Geceleri ansızın nedensiz uyanmaktır uykularından, usul usul ağlamaktır.
Aşk; birgün anahtarın ters döneceğine inanıp ışığa kavuşmayı özlemektir.
Aşk; buralardan öylece çekip gitmek ve sonunda kendine bir gül vermektir.
Acını içine alıp, göz damlalarını tutup, güçlü olmaya çalışmaktır
 
İclal Aydın - Canım Kızım


Canım Kızım;

Meğer sanaymış yolculuğum.
Birgün kendime neden yaşadığımı sordum;
Bir anlamı olmalıydı başımdan geçen onca şeyin;
Bir karşılığım olmalıydı hayatta.
Bu soruyu sorduğumda kendime yirmi üç yasındaydım.

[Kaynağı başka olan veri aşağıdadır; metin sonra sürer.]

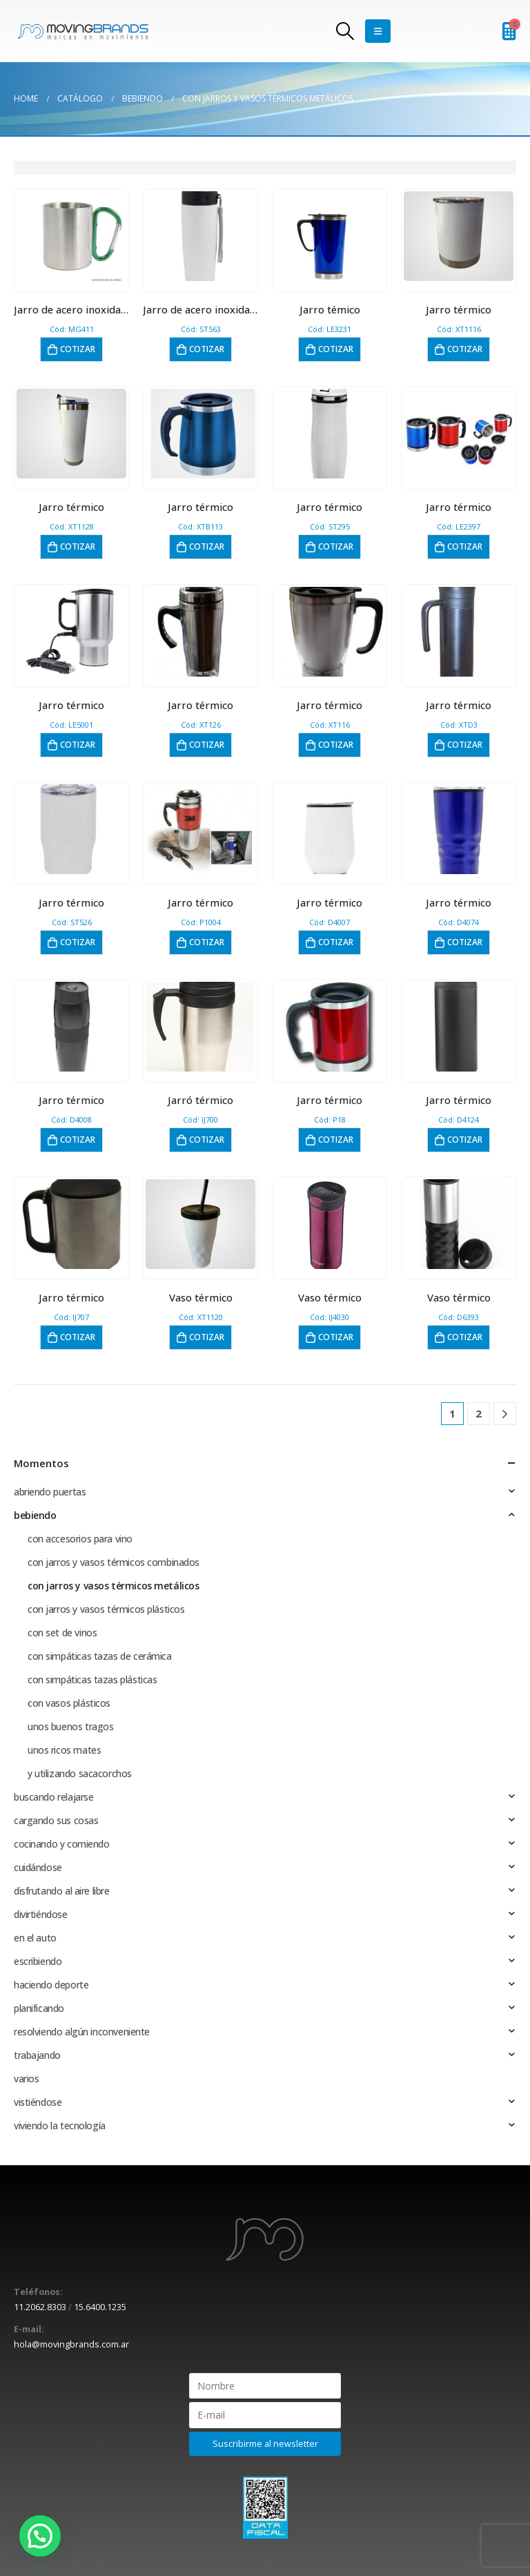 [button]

Ellerim yaslanmamıştı henüz
Ama soluk soluğa kalmış yorgun bir çocuktum,
Bildiğim her şeyden,
Herkesten uzaktaydım..
Yalnızlık, yabancılık, haksızlık,dünya kederleri
Bir olup yüklenmişlerdi bir gece kalbime.
Balkona çıktım,
Dördüncü kattaydım.
Soğuk bir kıs gecesiydi.
Demirleri tuttum caddeyi seyrettim ağlayarak.
Göreceksin insan nasıl acır kendine böyle anlarda...
Yüz yirmi dokuz numaralı otobüs geçiyordu
Ve bir kız köşedeki benzinciden çıkmış;
Elinde bira şişesi ağlıyordu,
Uzundu sacları.
Kaldırıma oturdu
Elindeki bira şişesini karşısındaki saat kulesine fırlattı.
Saat oniki'ye on vardı ve belli ki ikimizinde canı çok yanmaktaydı...
Annem geldi aklıma
Bir Pazar dönüşü elimi avucunun içinde kavrayışı ve bana doğumumu anlatısı.
Yalnızmış sancıları geldiğinde;
Çok korkmuş ya başaramazsa diye.
Balkona çıkmış
İnsanları seyretmiş başka kadınlarda çekti bu sancıyı diyerek
Ve başka insanların acılarından güç alarak doğuma girmiş.
Doğduğumda yaptığı ilk şey saate bakmak olmuş.
Saat öğlen oniki'ye on varmış.
İşte böyle demiştim kendi kendime;
Buraya kadarmış.
Sonra çilekli pastayı,
Çaldığım vişneleri,
Limonlu dondurmayı ne çok sevdiğimi düşündüm.
Saclarımı uzatacaktım,
Para biriktirip yollara çıkacaktım
Ve bir daha hiç yirmi üç yaşında olmayacaktım.
Büyük kararlardan önce mutlaka bir gece beklemeli
Eğer sabah aynıysa her şey,
O zaman düşünmeli bitirmeyi bir hikayeyi..
Ertesi gün güneşli bir sabahtı;
Çoktan düşmüştü ruhumun ve kederimin ateşi...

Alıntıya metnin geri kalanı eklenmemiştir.